I have a M\times N matrix A where N>>M. I need to compute the SVD of sub-matrices using a sliding window over the columns, i.e. svd(A[:,1:k]), svd(A[:,2:k+1]), svd(A[:,3:k+2])…

Does anybody know of an efficient way to update an SVD when the 1st column is removed and a new last column is added? Would this be considered a rank-1 update?

It’s a rank-1 update and a permutation. Here is some explanatory code:

# Whole matrix
A = rand(3, 3)
# First 2 cols
B = A[:, 1:2]
s = svd(B)
# The matrix that replaces the first col by the third
C = zeros(size(B))
C[:, 1] .= -A[:, 1] + A[:, 3]
# Standard basis vector with 1 at the index of the vector to be replaced in B
# Length of e is the number of columns of B
e = zeros(2); e[1] = 1;
# Low rank representation of C
C == (-A[:, 1] + A[:, 3]) * e'
# Low rank update
B += C
# New SVD
s = svd(B)
# But we want the third col to be after the second col, not before
# Easy, just permute the columns of Vt
new_Vt = s.Vt[:, [2, 1]]
s = SVD(s.U, s.S, new_Vt)
# Sanity check
s2 = svd(A[:,2:3])
isapprox(s.U, s2.U)
isapprox(s.Vt, s2.Vt)
isapprox(s.S, s2.S)

I don’t think it’s possible in general. You can easily update lu and qr, but not svd. In fact, Galois theory tells you that you can’t find the eigenvalues of a 5x5 matrix without some kind of (in principle infinite) iteration, so there should be no straightforward algorithm for svd updating. Of course there can be non-straightforward ones, I just don’t know any.

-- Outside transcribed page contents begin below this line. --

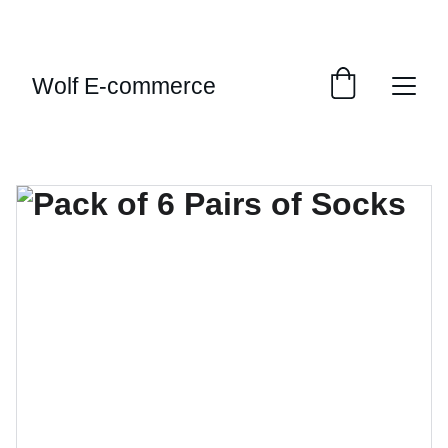
EXCLUSIVE SALES AND DISCOUNTS JUST FOR 
YOU!
Wolf E-commerce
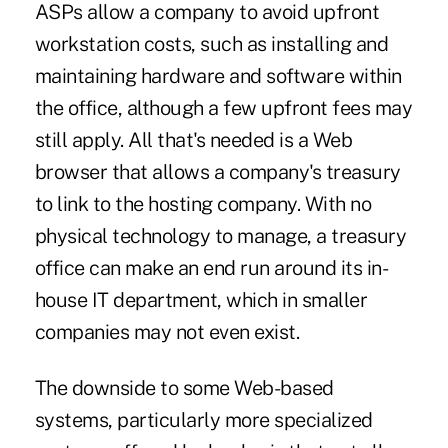
ASPs allow a company to avoid upfront
workstation costs, such as installing and
maintaining hardware and software within
the office, although a few upfront fees may
still apply. All that's needed is a Web
browser that allows a company's treasury
to link to the hosting company. With no
physical technology to manage, a treasury
office can make an end run around its in-
house IT department, which in smaller
companies may not even exist.
The downside to some Web-based
systems, particularly more specialized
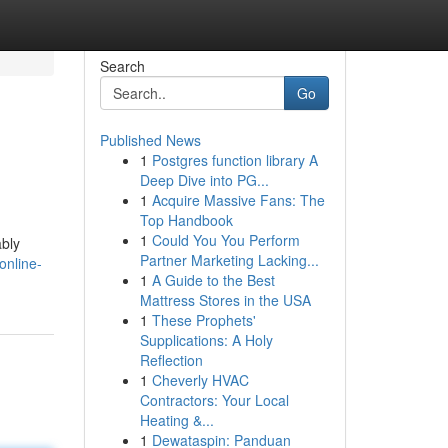
Search
Go
Published News
1
Postgres function library A
Deep Dive into PG...
1
Acquire Massive Fans: The
Top Handbook
1
Could You You Perform
ably
Partner Marketing Lacking...
online-
1
A Guide to the Best
Mattress Stores in the USA
1
These Prophets'
Supplications: A Holy
Reflection
1
Cheverly HVAC
Contractors: Your Local
Heating &...
1
Dewataspin: Panduan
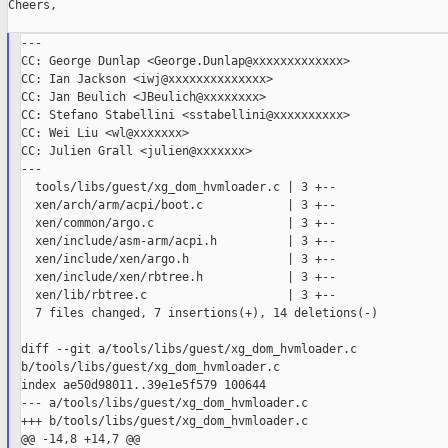
Cheers,

---

CC: George Dunlap <George.Dunlap@xxxxxxxxxxxxx>

CC: Ian Jackson <iwj@xxxxxxxxxxxxxx>

CC: Jan Beulich <JBeulich@xxxxxxxx>

CC: Stefano Stabellini <sstabellini@xxxxxxxxxx>

CC: Wei Liu <wl@xxxxxxx>

CC: Julien Grall <julien@xxxxxxx>

---

  tools/libs/guest/xg_dom_hvmloader.c | 3 +--

  xen/arch/arm/acpi/boot.c            | 3 +--

  xen/common/argo.c                   | 3 +--

  xen/include/asm-arm/acpi.h          | 3 +--

  xen/include/xen/argo.h              | 3 +--

  xen/include/xen/rbtree.h            | 3 +--

  xen/lib/rbtree.c                    | 3 +--

  7 files changed, 7 insertions(+), 14 deletions(-)

diff --git a/tools/libs/guest/xg_dom_hvmloader.c 

b/tools/libs/guest/xg_dom_hvmloader.c

index ae50d98011..39e1e5f579 100644

--- a/tools/libs/guest/xg_dom_hvmloader.c

+++ b/tools/libs/guest/xg_dom_hvmloader.c

@@ -14,8 +14,7 @@
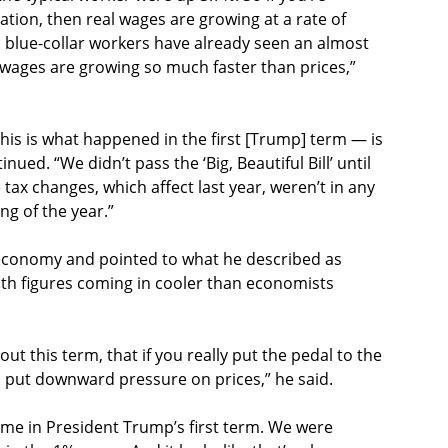
ation, then real wages are growing at a rate of
, blue-collar workers have already seen an almost
se wages are growing so much faster than prices,”
his is what happened in the first [Trump] term — is
tinued. “We didn’t pass the ‘Big, Beautiful Bill’ until
tax changes, which affect last year, weren’t in any
ng of the year.”
e economy and pointed to what he described as
ith figures coming in cooler than economists
t this term, that if you really put the pedal to the
 put downward pressure on prices,” he said.
time in President Trump’s first term. We were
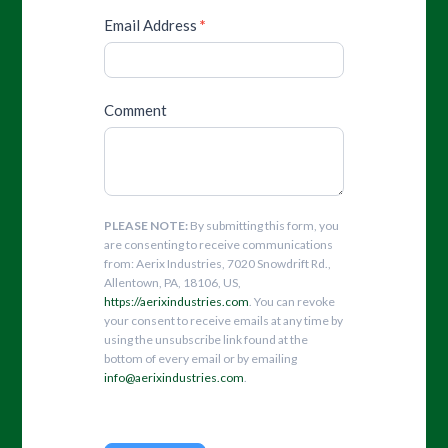
Email Address
*
Comment
PLEASE NOTE:
By submitting this form, you
are consenting to receive communications
from: Aerix Industries, 7020 Snowdrift Rd.,
Allentown, PA, 18106, US,
https://aerixindustries.com
. You can revoke
your consent to receive emails at any time by
using the unsubscribe link found at the
bottom of every email or by emailing
info@aerixindustries.com
.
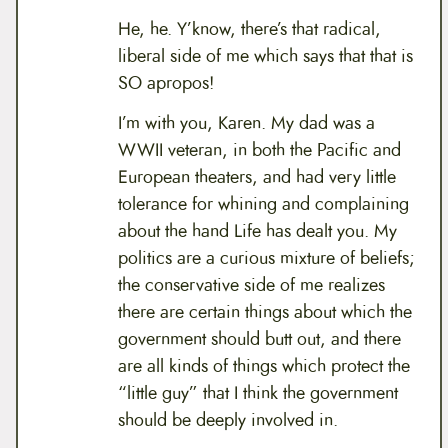
He, he. Y’know, there’s that radical,
liberal side of me which says that that is
SO apropos!
I’m with you, Karen. My dad was a
WWII veteran, in both the Pacific and
European theaters, and had very little
tolerance for whining and complaining
about the hand Life has dealt you. My
politics are a curious mixture of beliefs;
the conservative side of me realizes
there are certain things about which the
government should butt out, and there
are all kinds of things which protect the
“little guy” that I think the government
should be deeply involved in.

Thanks for the example, but unless I am overlooking something I don’t think this is quite what I am looking for. My goal is to only compute the SVD once upfront and then compute the new SVD decomposition based on the already computed one directly w/ knowledge of the rank-1 update.

After some more digging I did find some references to an algorithm including a few Python & Matlab examples. I will take a crack and implementing one of these approaches.

I know I am not fully answering your question. I was mostly answering this part:

Once you have the low rank update mechanism, I was assuming that you can find resources online to take you the extra step Should have probably clarified.

Here is a working example of the SVD Rank-1 Update process outline in [Brand 2006]. I also referenced this Python code w/ a few modifications. Note, I added an isapprox helper to compare results.

EDIT: This still needs some work. Although the original matrix can be recovered, the singular values are not correct. I think there is an issue with the normality constraint for the left/right singular vectors

using LinearAlgebra
import Base: ≈
function ≈(A::SVD{T},B::SVD{T}) where T<:Number
A.U*Diagonal(A.S)*A.Vt≈B.U*Diagonal(B.S)*B.Vt
end
function svd_rank_one_update(Q::SVD{T}, a::AbstractArray{T,1}) where T<:Number
U = Q.U
S = Q.S
Vt = Q.Vt
r = length(S)
b = zeros(r+1)
b[end] = 1
m = U'*a
p = a-U*m
Ra = norm(p)
P = p/Ra
Vt = vcat(Vt, zeros(1,size(Vt,2)))
n = Vt'*b
q = b - Vt*n
Rb = norm(q)
Q = q/Rb
K = zeros(r+1, r+1) # could use spzeros
K[1:end-1,end] = m
K[1:end-1,1:end-1] = Diagonal(S)
K[end,end] = Ra
U_P = hcat(U,P)
V_Q = hcat(Vt,Q)
eig_vals , eig_vec = eigen(K)
U_P_dot_Up = U_P*eig_vec
V_Q_dot_Vq = inv(eig_vec)*V_Q
return SVD(U_P_dot_Up, eig_vals, V_Q_dot_Vq)
end

Test:

## Generate data and compute SVD
r = 10
data = rand(r,1000000)
Q = svd(data)
## Augment data w/ a vector & compute SVD
a = rand(r)
data_aug = hcat(data,a)
Q_aug = svd(data_aug)
## Rank-1 update of original SVD
Q_rank1 = svd_rank_one_update(Q,a)
Q_aug ≈ Q_rank1 #true

Benchmark rank-1 update vs. concatenate then svd

@btime svd_rank_one_update($Q,$a) #100.994 ms (43 allocations: 267.05 MiB)
@btime svd(hcat($data,$a)) #504.592 ms (14 allocations: 228.89 MiB)

I am a relative noob to Julia, so any suggested improvements are welcome.